WHAT IS BEING ASKED
Give the total number of lines in the data below that include "kerran", and nothing else.

DATA TO USE
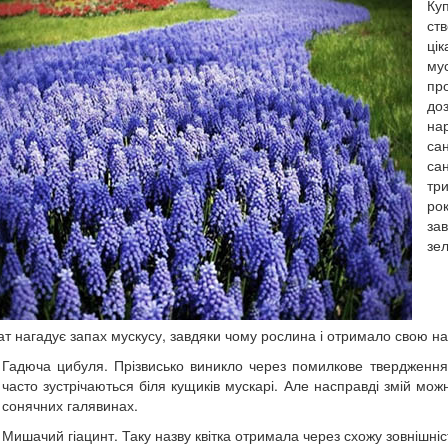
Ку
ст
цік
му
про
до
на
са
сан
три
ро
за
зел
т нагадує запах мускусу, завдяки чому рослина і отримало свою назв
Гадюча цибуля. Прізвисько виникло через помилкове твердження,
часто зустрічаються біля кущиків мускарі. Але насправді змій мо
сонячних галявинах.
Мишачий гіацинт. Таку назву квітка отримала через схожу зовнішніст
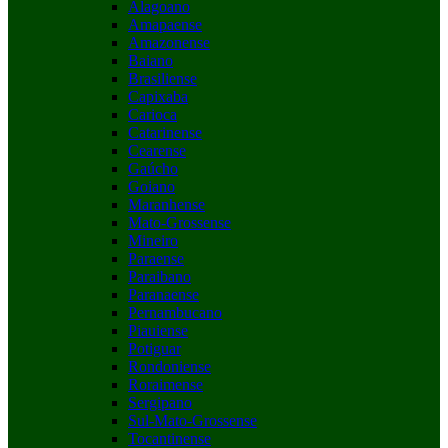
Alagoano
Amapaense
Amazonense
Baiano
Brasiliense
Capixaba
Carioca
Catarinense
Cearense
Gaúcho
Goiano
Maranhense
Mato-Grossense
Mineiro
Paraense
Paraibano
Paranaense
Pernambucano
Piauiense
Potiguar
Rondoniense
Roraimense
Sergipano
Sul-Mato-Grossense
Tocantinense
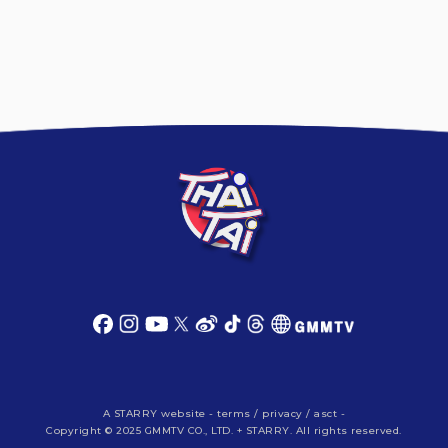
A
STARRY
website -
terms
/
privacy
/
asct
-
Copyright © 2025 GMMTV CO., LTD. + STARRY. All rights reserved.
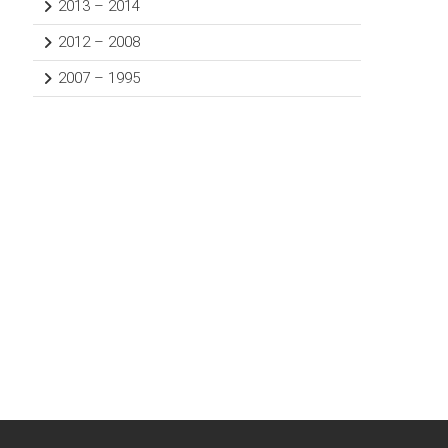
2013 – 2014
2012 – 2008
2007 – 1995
* * *
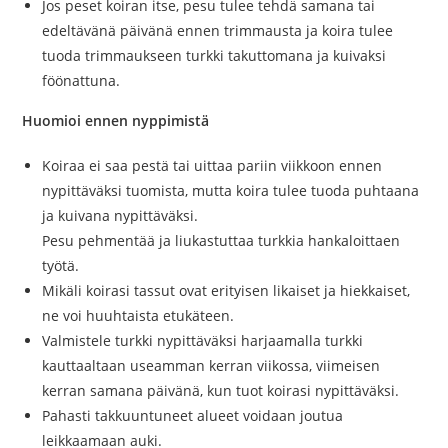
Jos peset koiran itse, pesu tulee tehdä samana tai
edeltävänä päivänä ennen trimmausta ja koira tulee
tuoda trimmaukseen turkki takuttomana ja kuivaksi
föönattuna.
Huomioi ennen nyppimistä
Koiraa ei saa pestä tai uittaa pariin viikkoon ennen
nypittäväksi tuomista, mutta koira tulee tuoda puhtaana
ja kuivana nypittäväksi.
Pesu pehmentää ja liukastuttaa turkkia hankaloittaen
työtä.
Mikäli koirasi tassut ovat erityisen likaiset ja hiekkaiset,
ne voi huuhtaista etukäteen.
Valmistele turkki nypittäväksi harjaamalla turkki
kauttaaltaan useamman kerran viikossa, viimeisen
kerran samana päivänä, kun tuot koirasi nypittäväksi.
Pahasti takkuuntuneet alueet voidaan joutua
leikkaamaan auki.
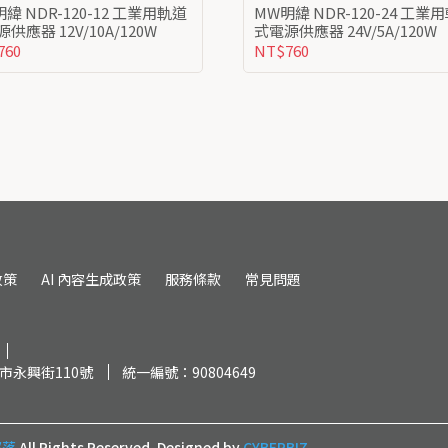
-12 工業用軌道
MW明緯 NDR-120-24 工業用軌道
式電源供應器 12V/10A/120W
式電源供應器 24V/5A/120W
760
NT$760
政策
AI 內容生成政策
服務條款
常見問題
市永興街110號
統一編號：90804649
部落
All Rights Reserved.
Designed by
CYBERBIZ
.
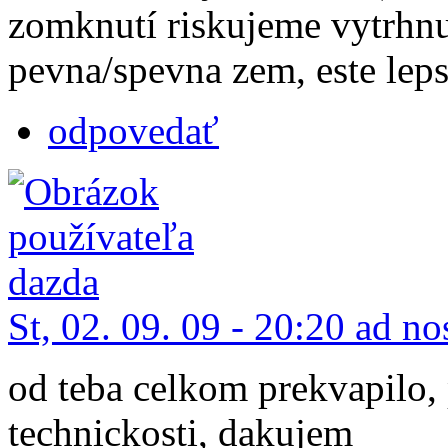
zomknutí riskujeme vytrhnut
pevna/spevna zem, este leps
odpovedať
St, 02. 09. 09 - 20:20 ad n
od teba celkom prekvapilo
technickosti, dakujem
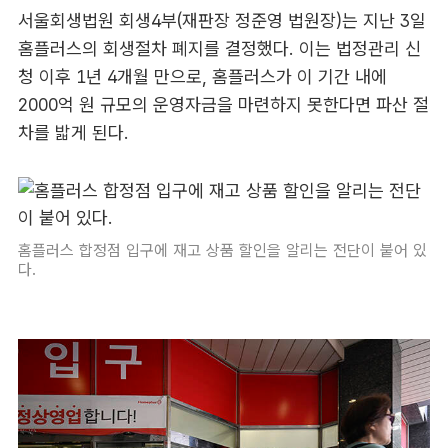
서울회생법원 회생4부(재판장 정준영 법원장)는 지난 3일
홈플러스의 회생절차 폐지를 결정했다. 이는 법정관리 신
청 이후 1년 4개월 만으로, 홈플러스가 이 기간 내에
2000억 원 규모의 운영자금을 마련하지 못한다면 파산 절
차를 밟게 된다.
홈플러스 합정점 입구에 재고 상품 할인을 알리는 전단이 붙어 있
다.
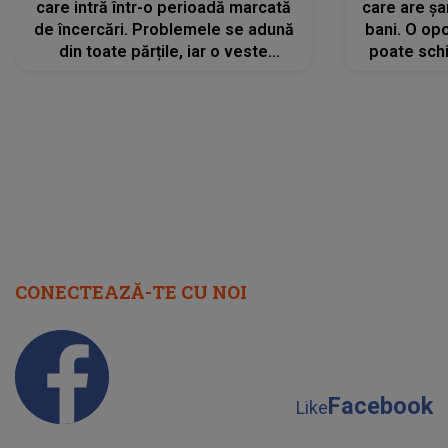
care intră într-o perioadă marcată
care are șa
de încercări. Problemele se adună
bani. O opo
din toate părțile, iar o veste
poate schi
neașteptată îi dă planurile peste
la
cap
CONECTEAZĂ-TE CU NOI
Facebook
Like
...
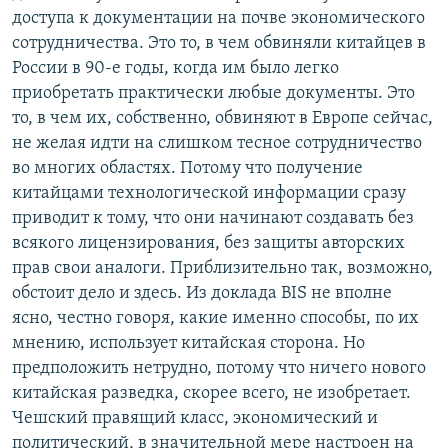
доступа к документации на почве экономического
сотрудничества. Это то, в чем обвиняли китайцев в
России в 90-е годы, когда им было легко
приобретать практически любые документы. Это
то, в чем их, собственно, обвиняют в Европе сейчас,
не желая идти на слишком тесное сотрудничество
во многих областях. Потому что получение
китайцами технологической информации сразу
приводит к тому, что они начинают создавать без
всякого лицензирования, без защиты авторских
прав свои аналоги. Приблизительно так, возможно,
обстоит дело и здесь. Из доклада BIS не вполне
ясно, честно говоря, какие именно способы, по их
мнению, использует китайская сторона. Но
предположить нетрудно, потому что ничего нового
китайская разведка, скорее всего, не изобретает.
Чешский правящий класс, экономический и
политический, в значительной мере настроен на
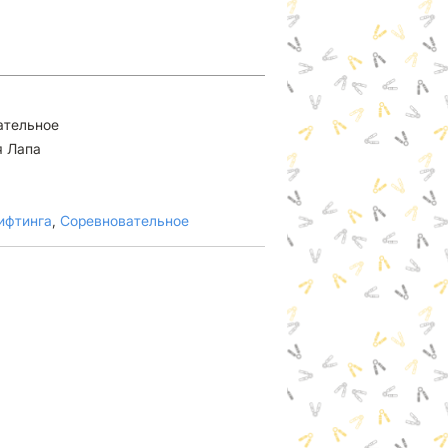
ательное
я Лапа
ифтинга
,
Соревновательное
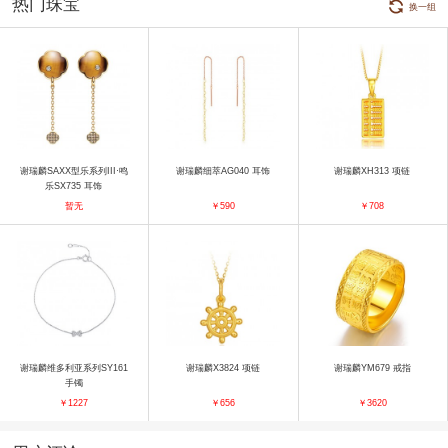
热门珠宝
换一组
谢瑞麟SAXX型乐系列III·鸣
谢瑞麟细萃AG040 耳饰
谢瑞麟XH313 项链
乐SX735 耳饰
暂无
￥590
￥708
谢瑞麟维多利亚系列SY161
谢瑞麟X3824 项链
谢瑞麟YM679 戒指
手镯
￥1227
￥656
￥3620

FINAL ANSWER
2